══ Data for this exercise
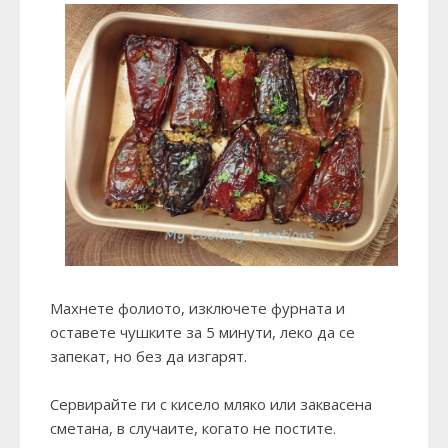
Махнете фолиото, изключете фурната и
оставете чушките за 5 минути, леко да се
запекат, но без да изгарят.
Сервирайте ги с кисело мляко или заквасена
сметана, в случаите, когато не постите.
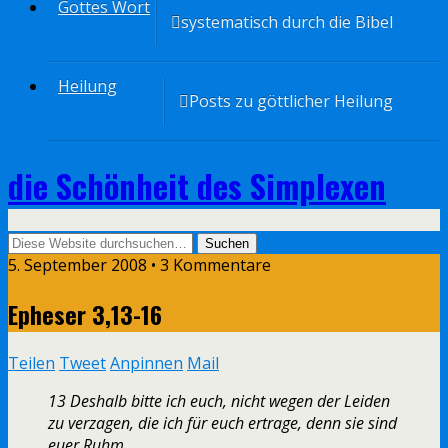
Gottes Wort
systematisch durch die Bibel
Heilung
Posts zu göttlicher Heilung
die Schönheit des Simplexen
5. September 2008 • 3 Kommentare
Epheser 3,13-16
Teilen
Tweet
Anpinnen
Mail
1
3 Deshalb bitte ich euch, nicht wegen der Leiden
zu verzagen, die ich für euch ertrage, denn sie sind
euer Ruhm.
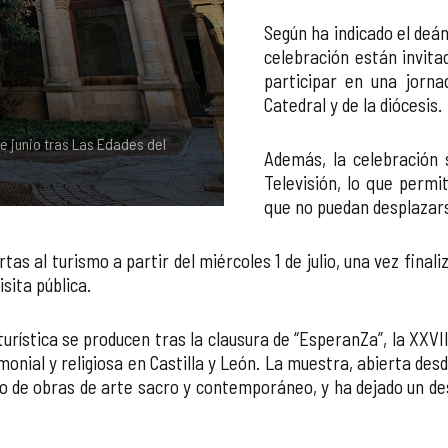
Según ha indicado el deán
celebración están invit
participar en una jorna
Catedral y de la diócesis.
e junio tras Las Edades del
Además, la celebración 
Televisión, lo que permi
que no puedan desplazars
tas al turismo a partir del miércoles 1 de julio, una vez fina
sita pública.
turística se producen tras la clausura de “EsperanZa”, la XXV
onial y religiosa en Castilla y León. La muestra, abierta desd
nto de obras de arte sacro y contemporáneo, y ha dejado un de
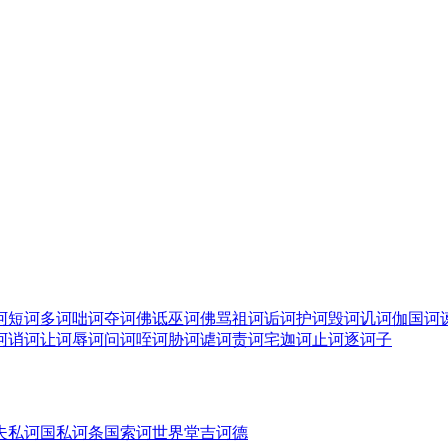
诃短
诃多
诃咄
诃夺
诃佛诋巫
诃佛骂祖
诃诟
诃护
诃毁
诃讥
诃伽国
诃
诃诮
诃让
诃辱
诃问
诃咥
诃胁
诃谑
诃责
诃宅迦
诃止
诃逐
诃子
夫
私诃国
私诃条国
索诃世界
堂吉诃德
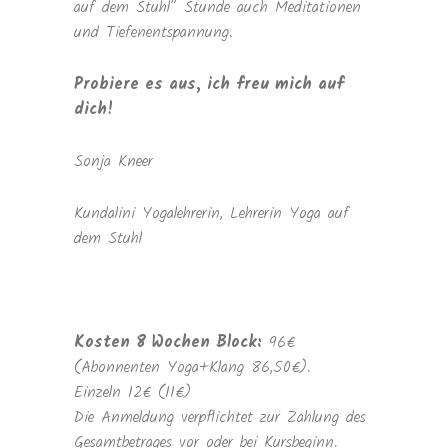
auf dem Stuhl” Stunde auch Meditationen
und Tiefenentspannung.
Probiere es aus, ich freu mich auf
dich!
Sonja Kneer
Kundalini Yogalehrerin, Lehrerin Yoga auf
dem Stuhl
Kosten 8 Wochen Block:
96€
(Abonnenten Yoga+Klang 86,50€).
Einzeln 12€ (11€)
Die Anmeldung verpflichtet zur Zahlung des
Gesamtbetrages vor oder bei Kursbeginn.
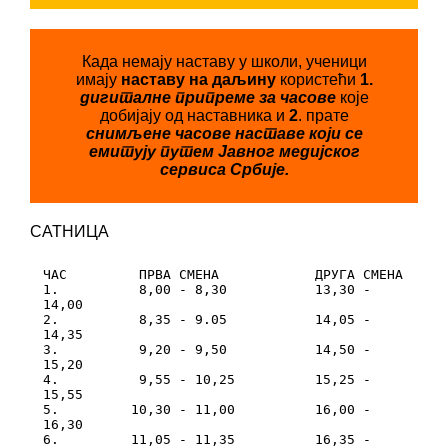
Када немају наставу у школи, ученици
имају
наставу на даљину
користећи
1.
дигиталне припреме за часове
које
добијају од наставника и
2
. прате
снимљене часове наставе који се
емитују путем Јавног медијског
сервиса Србије.
САТНИЦА
ЧАС         ПРВА СМЕНА            ДРУГА СМЕНА

1.          8,00 - 8,30           13,30 - 
14,00

2.          8,35 - 9.05           14,05 - 
14,35

3.          9,20 - 9,50           14,50 - 
15,20

4.          9,55 - 10,25          15,25 - 
15,55

5.         10,30 - 11,00          16,00 - 
16,30          

6.         11,05 - 11,35          16,35 - 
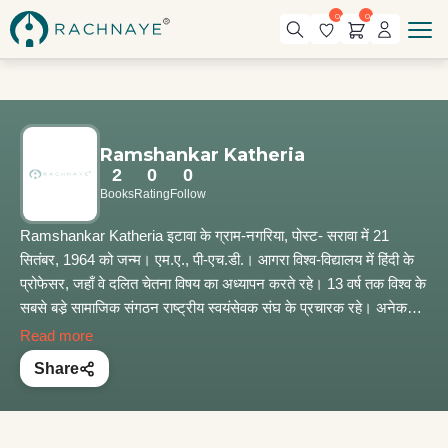
0
0
Ramshankar Katheria
2
0
0
Books
Rating
Follow
Ramshankar Katheria इटावा के ग्राम-नगरिया, पोस्ट- सरावा में 21
सितंबर, 1964 को जन्म। एम.ए., पी-एच.डी.। आगरा विश्व-विद्यालय में हिंदी के
प्रोफेसर, जहाँ वे दलित चेतना विषय का अध्यापन करते रहे। 13 वर्ष तक विश्व के
सबसे बडे़ सामाजिक संगठन राष्ट्रीय स्वयंसेवक संघ के प्रचारक रहे। अनेक
पुस्तकों के लेखक डॉ. कठेरिया सर्वप्रथम 2009 में, फिर 2014 में लोकसभा के
Read more
लिए चुने गए। संप्रति : मानव संसाधन विकास राज्य मंत्री, भारत सरकार।
Share
संपर्क : office.mpagra@gmail.com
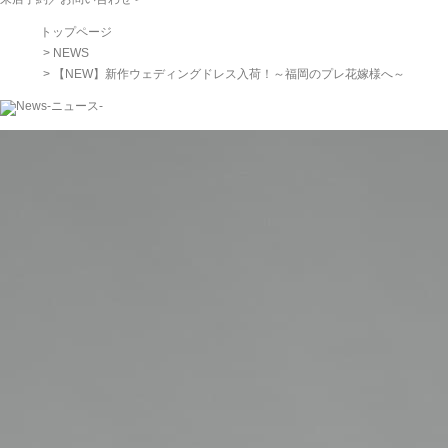
トップページ
>
NEWS
> 【NEW】新作ウェディングドレス入荷！～福岡のプレ花嫁様へ～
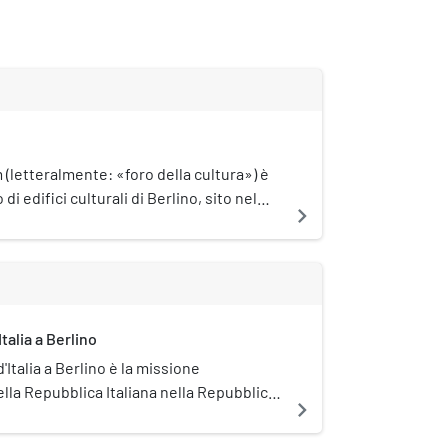
m (letteralmente: «foro della cultura») è
i edifici culturali di Berlino, sito nel
navigate_next
Tiergarten. Fu realizzato a partire dagli
a del XX secolo, allo scopo di creare un
le per l'allora Berlino Ovest,
alla Museumsinsel per Berlino Est. Vi
uenti edifici: Neue Nationalgalerie
talia a Berlino
ie Kupferstichkabinett
bemuseum Musikinstrumenten-Museum
'Italia a Berlino è la missione
 Kammermusiksaal Staatsbibliothek
lla Repubblica Italiana nella Repubblica
navigate_next
rmania. La sede dell'ambasciata si trova
° 1 di Hiroshimastraße.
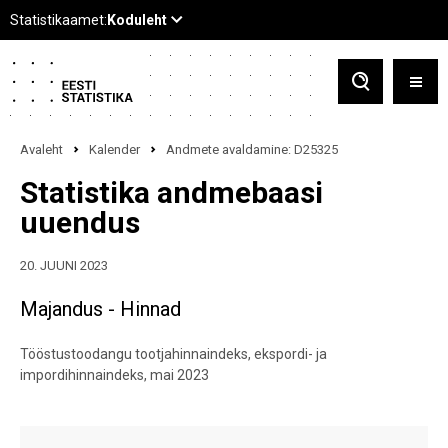
Avaleht
Kalender
Andmete avaldamine: D25325
Statistika andmebaasi
uuendus
20. JUUNI 2023
Majandus - Hinnad
Tööstustoodangu tootjahinnaindeks, ekspordi- ja
impordihinnaindeks, mai 2023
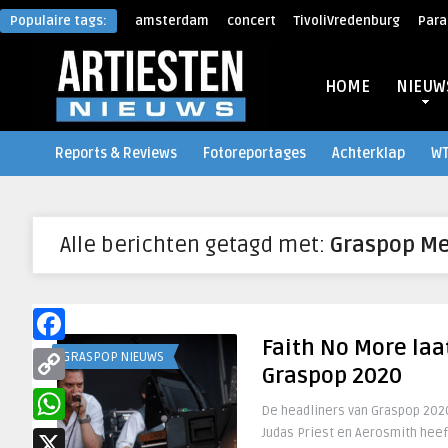
Populaire tags:
amsterdam
concert
TivoliVredenburg
Para
HOME
NIEUW
Reports & Reviews
Fotoreportages
Achterklap
W
Alle berichten getagd met:
Graspop Me
Faith No More laa
Facebook
GRASPOP NIEUWS
Graspop 2020
Copy
De headliners van Graspop 2020
Link
Judas Priest en Aerosmith heeft
WhatsApp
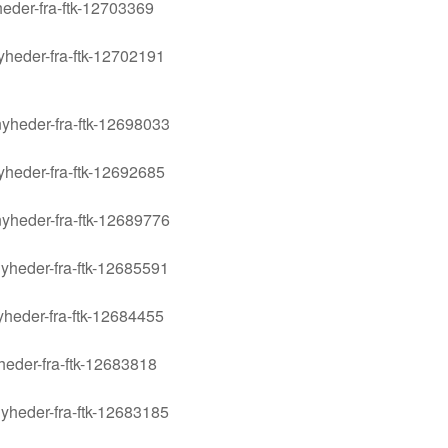
heder-fra-ftk-12703369
yheder-fra-ftk-12702191
yheder-fra-ftk-12698033
yheder-fra-ftk-12692685
yheder-fra-ftk-12689776
yheder-fra-ftk-12685591
yheder-fra-ftk-12684455
heder-fra-ftk-12683818
yheder-fra-ftk-12683185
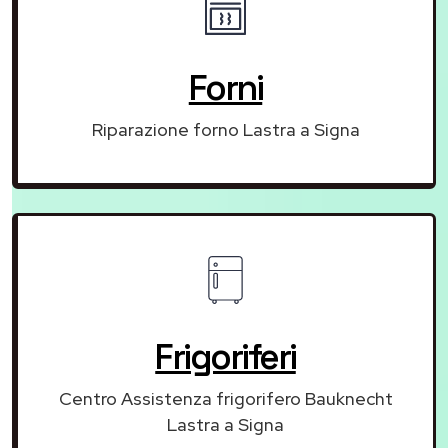
Forni
Riparazione forno Lastra a Signa
Frigoriferi
Centro Assistenza frigorifero Bauknecht
Lastra a Signa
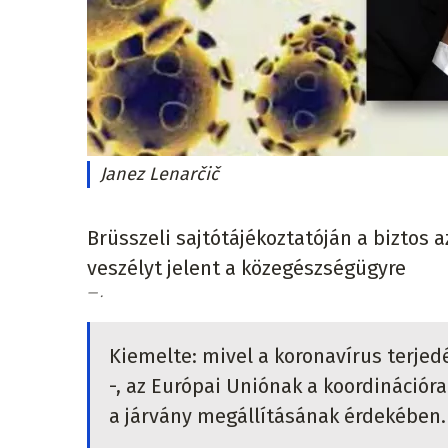
Janez Lenarčič
Brüsszeli sajtótájékoztatóján a biztos 
veszélyt jelent a közegészségügyre
.
Kiemelte: mivel a koronavírus terjedé
-, az Európai Uniónak a koordinációr
a járvány megállításának érdekében.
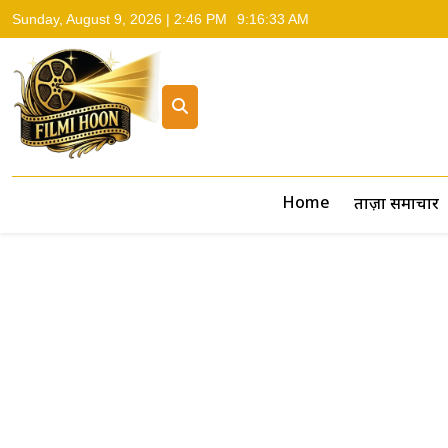
Sunday, August 9, 2026 | 2:46 PM
9:16:34 AM
Filmi Hoon
Hindi Cinema News, South Cinema News, Box Office Repo
Home
ताज़ा समाचार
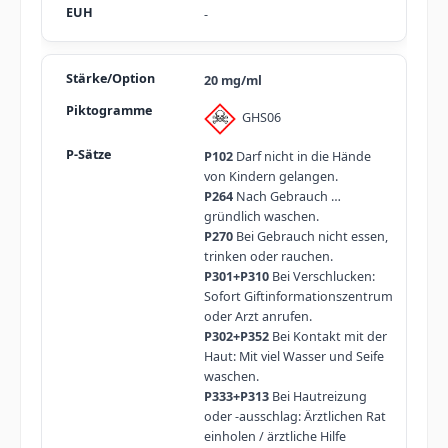
-
20 mg/ml
GHS06
P102
Darf nicht in die Hände
von Kindern gelangen.
P264
Nach Gebrauch …
gründlich waschen.
P270
Bei Gebrauch nicht essen,
trinken oder rauchen.
P301+P310
Bei Verschlucken:
Sofort Giftinformationszentrum
oder Arzt anrufen.
P302+P352
Bei Kontakt mit der
Haut: Mit viel Wasser und Seife
waschen.
P333+P313
Bei Hautreizung
oder -ausschlag: Ärztlichen Rat
einholen / ärztliche Hilfe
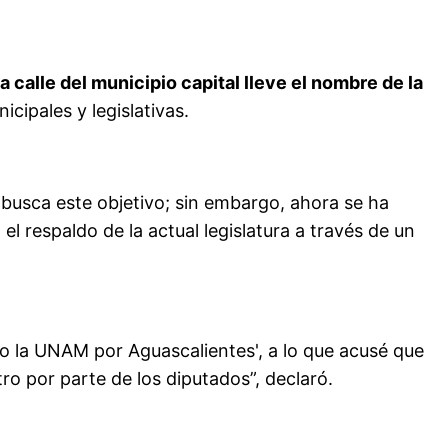
a calle del municipio capital lleve el nombre de la
cipales y legislativas.
 busca este objetivo; sin embargo, ahora se ha
l respaldo de la actual legislatura a través de un
o la UNAM por Aguascalientes', a lo que acusé que
o por parte de los diputados”, declaró.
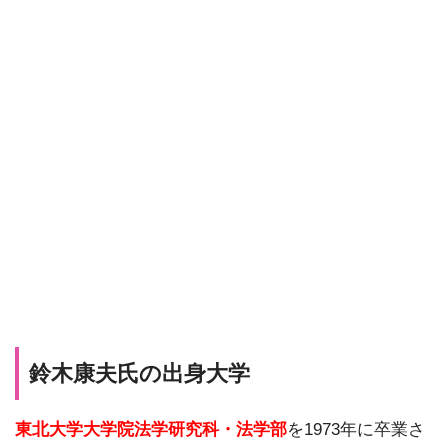
鈴木康夫氏の出身大学
東北大学大学院法学研究科・法学部
を1973年に卒業さ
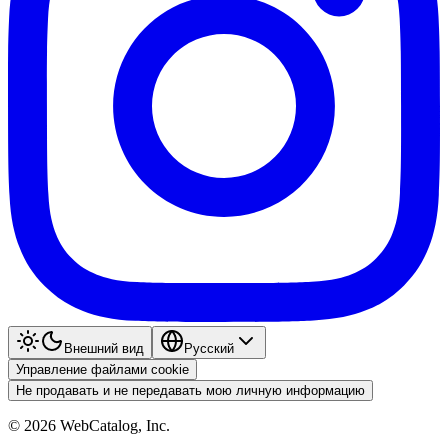
Внешний вид
Pyccкий
Управление файлами cookie
Не продавать и не передавать мою личную информацию
©
2026
WebCatalog, Inc.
════
Reproduce all of the material above word for word. Omit the pictures.

Махнете фолиото, изключете фурната и
оставете чушките за 5 минути, леко да се
запекат, но без да изгарят.
Сервирайте ги с кисело мляко или заквасена
сметана, в случаите, когато не постите.
Gottes Wort
systematisch durch die Bibel
Heilung
Posts zu göttlicher Heilung
die Schönheit des Simplexen
5. September 2008 • 3 Kommentare
Epheser 3,13-16
Teilen
Tweet
Anpinnen
Mail
1
3 Deshalb bitte ich euch, nicht wegen der Leiden
zu verzagen, die ich für euch ertrage, denn sie sind
euer Ruhm.
Según ha indicado el deán
celebración están invit
participar en una jorna
Catedral y de la diócesis.
e junio tras Las Edades del
Además, la celebración 
Televisión, lo que permi
que no puedan desplazars
tas al turismo a partir del miércoles 1 de julio, una vez fina
sita pública.
turística se producen tras la clausura de “EsperanZa”, la XXV
onial y religiosa en Castilla y León. La muestra, abierta desd
nto de obras de arte sacro y contemporáneo, y ha dejado un de
诃短
诃多
诃咄
诃夺
诃佛诋巫
诃佛骂祖
诃诟
诃护
诃毁
诃讥
诃伽国
诃
诃诮
诃让
诃辱
诃问
诃咥
诃胁
诃谑
诃责
诃宅迦
诃止
诃逐
诃子
夫
私诃国
私诃条国
索诃世界
堂吉诃德
auf dem Stuhl” Stunde auch Meditationen
und Tiefenentspannung.
Probiere es aus, ich freu mich auf
dich!
Sonja Kneer
Kundalini Yogalehrerin, Lehrerin Yoga auf
dem Stuhl
Kosten 8 Wochen Block:
96€
(Abonnenten Yoga+Klang 86,50€).
Einzeln 12€ (11€)
Die Anmeldung verpflichtet zur Zahlung des
Gesamtbetrages vor oder bei Kursbeginn.
Када немају наставу у школи, ученици
имају
наставу на даљину
користећи
1.
дигиталне припреме за часове
које
добијају од наставника и
2
. прате
снимљене часове наставе који се
емитују путем Јавног медијског
сервиса Србије.
САТНИЦА
ЧАС         ПРВА СМЕНА            ДРУГА СМЕНА

1.          8,00 - 8,30           13,30 - 
14,00

2.          8,35 - 9.05           14,05 - 
14,35

3.          9,20 - 9,50           14,50 - 
15,20

4.          9,55 - 10,25          15,25 - 
15,55

5.         10,30 - 11,00          16,00 - 
16,30          

6.         11,05 - 11,35          16,35 - 
0
0
Ramshankar Katheria
2
0
0
Books
Rating
Follow
Ramshankar Katheria इटावा के ग्राम-नगरिया, पोस्ट- सरावा में 21
सितंबर, 1964 को जन्म। एम.ए., पी-एच.डी.। आगरा विश्व-विद्यालय में हिंदी के
प्रोफेसर, जहाँ वे दलित चेतना विषय का अध्यापन करते रहे। 13 वर्ष तक विश्व के
सबसे बडे़ सामाजिक संगठन राष्ट्रीय स्वयंसेवक संघ के प्रचारक रहे। अनेक
पुस्तकों के लेखक डॉ. कठेरिया सर्वप्रथम 2009 में, फिर 2014 में लोकसभा के
Read more
लिए चुने गए। संप्रति : मानव संसाधन विकास राज्य मंत्री, भारत सरकार।
Share
संपर्क : office.mpagra@gmail.com
トップページ
>
NEWS
> 【NEW】新作ウェディングドレス入荷！～福岡のプレ花嫁様へ～
m (letteralmente: «foro della cultura») è
i edifici culturali di Berlino, sito nel
navigate_next
Tiergarten. Fu realizzato a partire dagli
a del XX secolo, allo scopo di creare un
le per l'allora Berlino Ovest,
alla Museumsinsel per Berlino Est. Vi
uenti edifici: Neue Nationalgalerie
talia a Berlino
ie Kupferstichkabinett
bemuseum Musikinstrumenten-Museum
'Italia a Berlino è la missione
 Kammermusiksaal Staatsbibliothek
lla Repubblica Italiana nella Repubblica
navigate_next
rmania. La sede dell'ambasciata si trova
° 1 di Hiroshimastraße.
Avaleht
Kalender
Andmete avaldamine: D25325
Statistika andmebaasi
uuendus
20. JUUNI 2023
Majandus - Hinnad
Tööstustoodangu tootjahinnaindeks, ekspordi- ja
impordihinnaindeks, mai 2023
Populaire tags:
amsterdam
concert
TivoliVredenburg
Para
HOME
NIEUW
Reports & Reviews
Fotoreportages
Achterklap
W
Alle berichten getagd met:
Graspop Me
Faith No More laa
Facebook
GRASPOP NIEUWS
Graspop 2020
Copy
De headliners van Graspop 2020
Link
Judas Priest en Aerosmith heeft
WhatsApp
heder-fra-ftk-12703369
yheder-fra-ftk-12702191
yheder-fra-ftk-12698033
yheder-fra-ftk-12692685
yheder-fra-ftk-12689776
yheder-fra-ftk-12685591
yheder-fra-ftk-12684455
heder-fra-ftk-12683818
yheder-fra-ftk-12683185
Forni
Riparazione forno Lastra a Signa
Frigoriferi
Centro Assistenza frigorifero Bauknecht
Lastra a Signa
Janez Lenarčič
Brüsszeli sajtótájékoztatóján a biztos 
veszélyt jelent a közegészségügyre
.
Kiemelte: mivel a koronavírus terjedé
-, az Európai Uniónak a koordinációr
a járvány megállításának érdekében.
Sunday, August 9, 2026 | 2:46 PM
9:16:34 AM
Filmi Hoon
Hindi Cinema News, South Cinema News, Box Office Repo
Home
ताज़ा समाचार
-
20 mg/ml
GHS06
P102
Darf nicht in die Hände
von Kindern gelangen.
P264
Nach Gebrauch …
gründlich waschen.
P270
Bei Gebrauch nicht essen,
trinken oder rauchen.
P301+P310
Bei Verschlucken:
Sofort Giftinformationszentrum
oder Arzt anrufen.
P302+P352
Bei Kontakt mit der
Haut: Mit viel Wasser und Seife
waschen.
P333+P313
Bei Hautreizung
oder -ausschlag: Ärztlichen Rat
einholen / ärztliche Hilfe
a calle del municipio capital lleve el nombre de la
cipales y legislativas.
 busca este objetivo; sin embargo, ahora se ha
l respaldo de la actual legislatura a través de un
o la UNAM por Aguascalientes', a lo que acusé que
o por parte de los diputados”, declaró.
鈴木康夫氏の出身大学
東北大学大学院法学研究科・法学部
を1973年に卒業さ
Внешний вид
Pyccкий
Управление файлами cookie
Не продавать и не передавать мою личную информацию
©
2026
WebCatalog, Inc.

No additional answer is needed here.